This evening I tried a meditation by Penney Pierce called “track daily vibrations” but I quit after 10 minutes or so. This person is very advanced but I just can’t work with her material. I don’t know what it is but it frustrates me, I’m angry right now. Everytime I read something in her book “Frequency” or listen to one of her exercises I just can’t keep up with her. She’s asking all kinds of questions that I can’t answer and it makes me feel totally incompetent. Like the meditation I mentioned; “Note your physical vibration. Note your mental vibration. Now do this and that. Do your feel the difference?” NO I DON’T. After 10 minutes of questions like that it feels completely pointless to do these exercises and I feel down because I just don’t feel it. I can’t answer a single question. I’m already insecure about what I do and this doesn’t help. Again, she seems very advanced but I just think her material is not for me. I’m sure it’s very helpful for others. I know I shouldn’t get so frustrated over this but I’m already fighting to stay positive and this makes it harder. I’ll probably delete this post again soon, we’ll see.
Edit in the morning:
When I woke up I felt fine. Then I noticed my mind going back to yesterday evening and remembering my mood. I could feel the darkness returning but I stopped it by focusing on something positive. I’m not going back there.
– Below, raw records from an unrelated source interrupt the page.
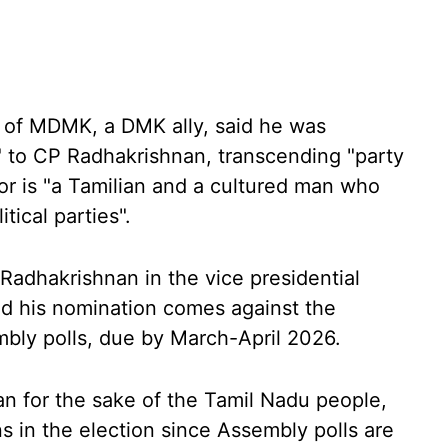
 of MDMK, a DMK ally, said he was
" to CP Radhakrishnan, transcending "party
or is "a Tamilian and a cultured man who
tical parties".
g Radhakrishnan in the vice presidential
d his nomination comes against the
bly polls, due by March-April 2026.
n for the sake of the Tamil Nadu people,
ns in the election since Assembly polls are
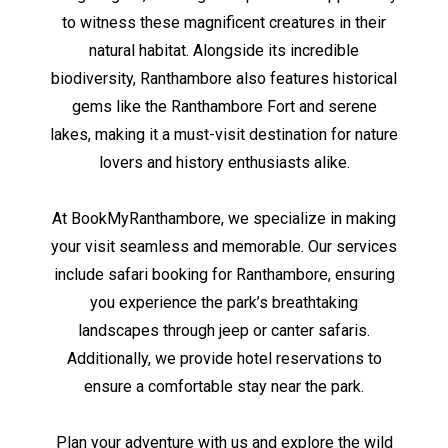
to witness these magnificent creatures in their
natural habitat. Alongside its incredible
biodiversity, Ranthambore also features historical
gems like the Ranthambore Fort and serene
lakes, making it a must-visit destination for nature
lovers and history enthusiasts alike.
At BookMyRanthambore, we specialize in making
your visit seamless and memorable. Our services
include safari booking for Ranthambore, ensuring
you experience the park’s breathtaking
landscapes through jeep or canter safaris.
Additionally, we provide hotel reservations to
ensure a comfortable stay near the park.
Plan your adventure with us and explore the wild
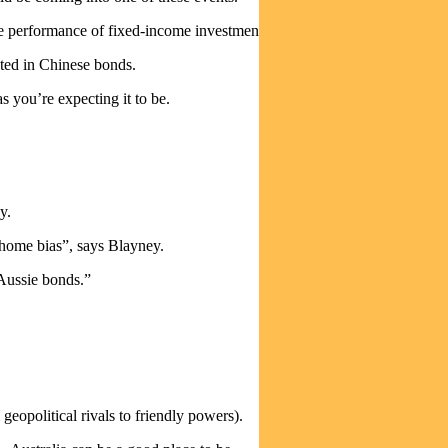
e performance of fixed-income investments.
sted in Chinese bonds.
 you’re expecting it to be.
y.
“home bias”, says Blayney.
 Aussie bonds.”
eopolitical rivals to friendly powers).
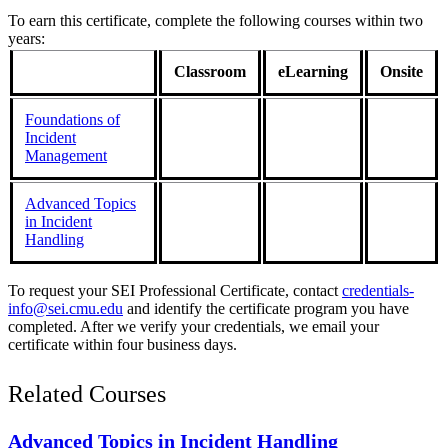
To earn this certificate, complete the following courses within two
years:
Classroom
eLearning
Onsite
Foundations of
Incident
Management
Advanced Topics
in Incident
Handling
To request your SEI Professional Certificate, contact
credentials-
info@sei.cmu.edu
and identify the certificate program you have
completed. After we verify your credentials, we email your
certificate within four business days.
Related Courses
Advanced Topics in Incident Handling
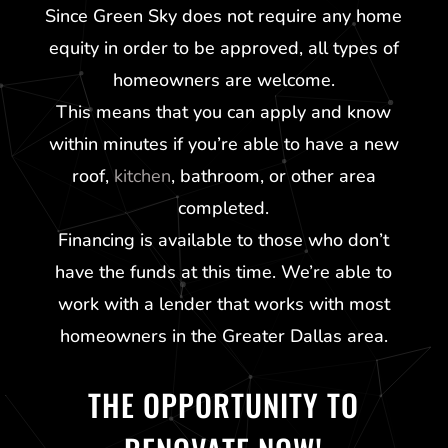
Since
Green Sky
does not require any home
equity in order to be approved, all types of
homeowners are welcome.
This means that you can apply and know
within minutes if you’re able to have a new
roof,
kitchen
, bathroom, or other area
completed.
Financing is available to those who don’t
have the funds at this time. We’re able to
work with a lender that works with most
homeowners in the Greater Dallas area.
THE OPPORTUNITY TO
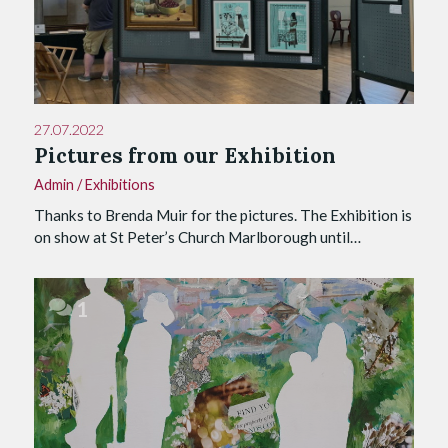
27.07.2022
Pictures from our Exhibition
Admin
/
Exhibitions
Thanks to Brenda Muir for the pictures. The Exhibition is
on show at St Peter’s Church Marlborough until…
1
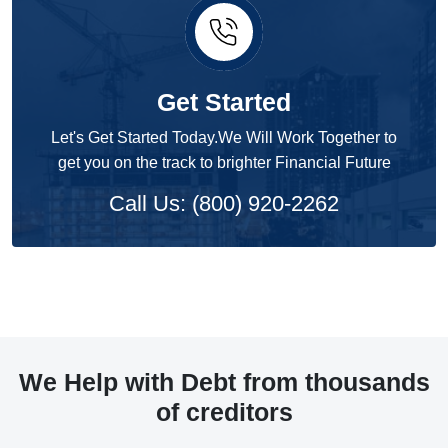
Get Started
Let's Get Started Today.We Will Work Together to
get you on the track to brighter Financial Future
Call Us: (800) 920-2262
We Help with Debt from thousands
of creditors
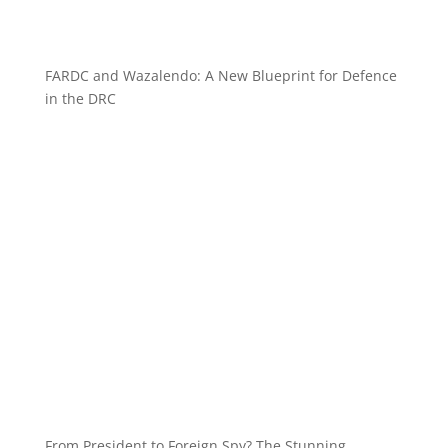
FARDC and Wazalendo: A New Blueprint for Defence
in the DRC
From President to Foreign Spy? The Stunning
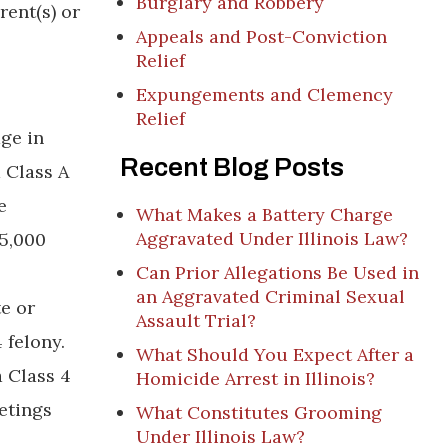
Burglary and Robbery
rent(s) or
Appeals and Post-Conviction
Relief
Expungements and Clemency
Relief
age in
Recent Blog Posts
 Class A
e
What Makes a Battery Charge
Aggravated Under Illinois Law?
25,000
Can Prior Allegations Be Used in
an Aggravated Criminal Sexual
te or
Assault Trial?
 felony.
What Should You Expect After a
 Class 4
Homicide Arrest in Illinois?
etings
What Constitutes Grooming
Under Illinois Law?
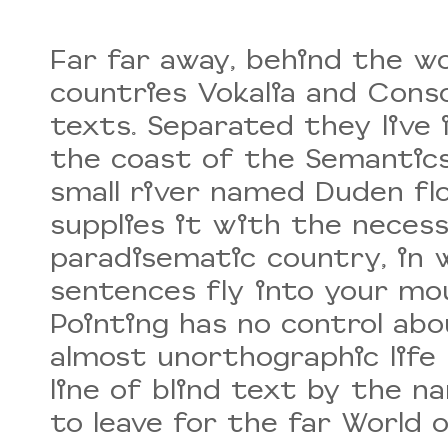
Far far away, behind the w
countries Vokalia and Conso
texts. Separated they live
the coast of the Semantics,
small river named Duden fl
supplies it with the necessar
paradisematic country, in 
sentences fly into your mou
Pointing has no control abo
almost unorthographic life
line of blind text by the 
to leave for the far World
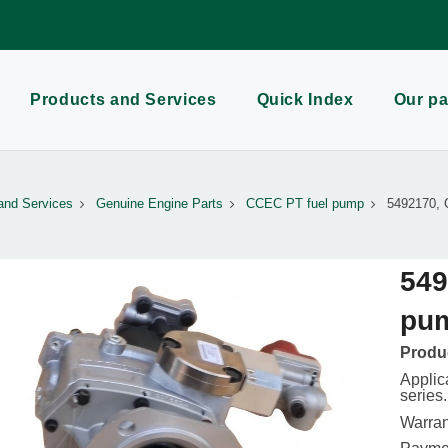
Products and Services
Quick Index
Our pa
and Services
Genuine Engine Parts
CCEC PT fuel pump
5492170, 
549
pu
Produc
Appli
series.
Warran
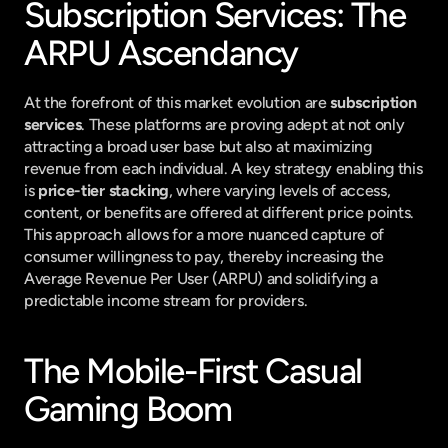
Subscription Services: The 
ARPU Ascendancy
At the forefront of this market evolution are 
subscription 
services
. These platforms are proving adept at not only 
attracting a broad user base but also at maximizing 
revenue from each individual. A key strategy enabling this 
is 
price-tier stacking
, where varying levels of access, 
content, or benefits are offered at different price points. 
This approach allows for a more nuanced capture of 
consumer willingness to pay, thereby increasing the 
Average Revenue Per User (ARPU) and solidifying a 
predictable income stream for providers.
The Mobile-First Casual 
Gaming Boom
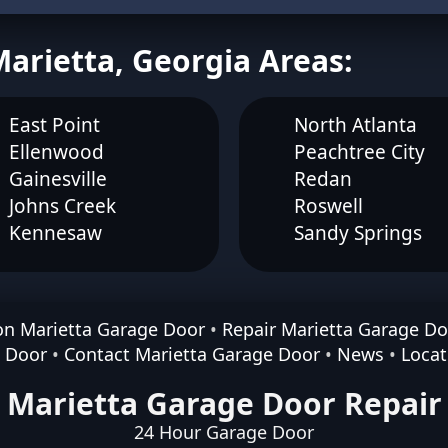
Marietta, Georgia Areas:
East Point
North Atlanta
Ellenwood
Peachtree City
Gainesville
Redan
Johns Creek
Roswell
Kennesaw
Sandy Springs
ion Marietta Garage Door
•
Repair Marietta Garage Do
e Door
•
Contact Marietta Garage Door
•
News
•
Locat
Marietta Garage Door Repair
24 Hour Garage Door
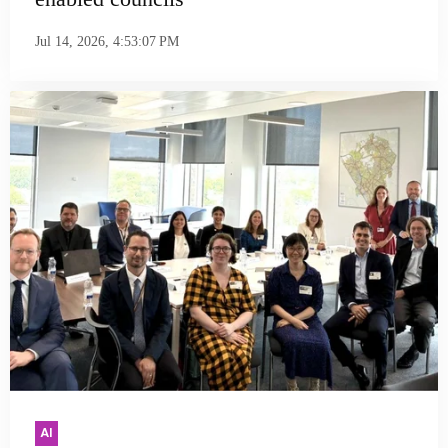
Jul 14, 2026, 4:53:07 PM
AI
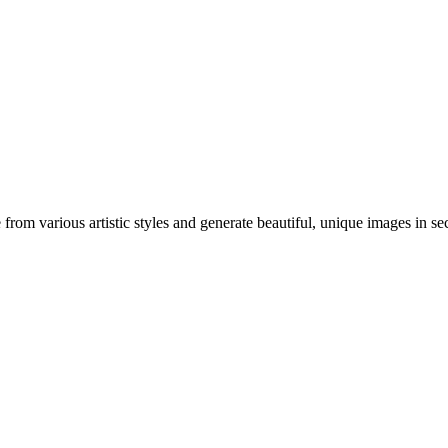
om various artistic styles and generate beautiful, unique images in se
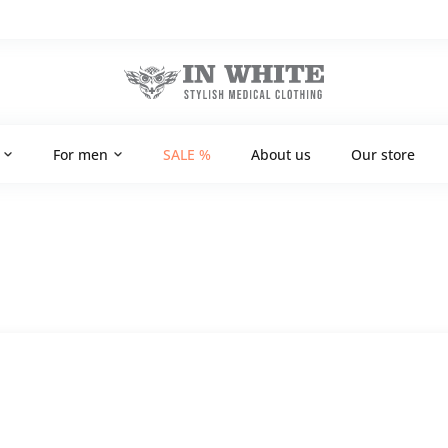
For men
SALE %
About us
Our store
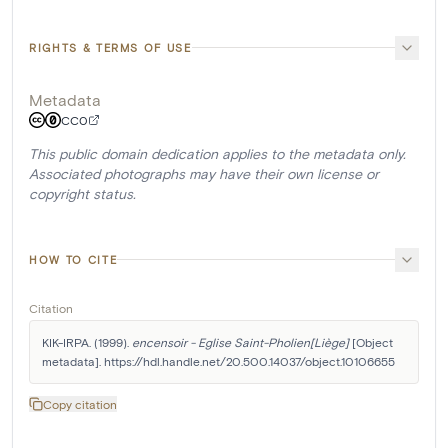
RIGHTS & TERMS OF USE
Metadata
CC0
This public domain dedication applies to the metadata only.
Associated photographs may have their own license or
copyright status.
HOW TO CITE
Citation
KIK-IRPA. (1999). 
encensoir - Eglise Saint-Pholien[Liège]
 [Object 
metadata]. https://hdl.handle.net/20.500.14037/object.10106655
Copy citation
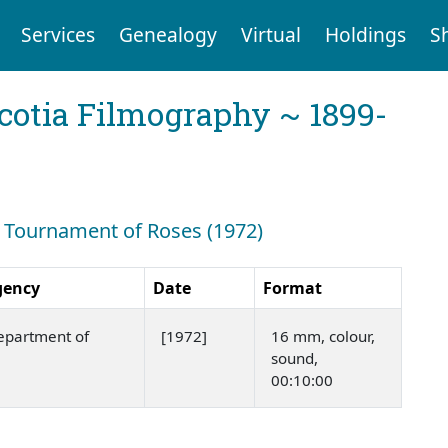
Services
Genealogy
Virtual
Holdings
S
cotia Filmography ~ 1899-
h: Tournament of Roses (1972)
gency
Date
Format
epartment of
[1972]
16 mm, colour,
sound,
00:10:00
Even though I’m not proud of the above I see that I’ve learned. I’ve had these kinds of episodes before and they can get very black. That didn’t happen this time because part of me recognized it and I kept some awareness of breath in the process, so I wasn’t completely absorbed in the negative thoughts.
I think this was caused by a rehearsal yesterday for a healing ceremony I will participate in next weekend. I found myself surrounded by people who, in my mind’s perception, I am inferior to and this caused me to feel fearful and inadequate. I know that’s bullshit and it’s just me being put to the test, an opportunity to free myself. We’ll see how this develops.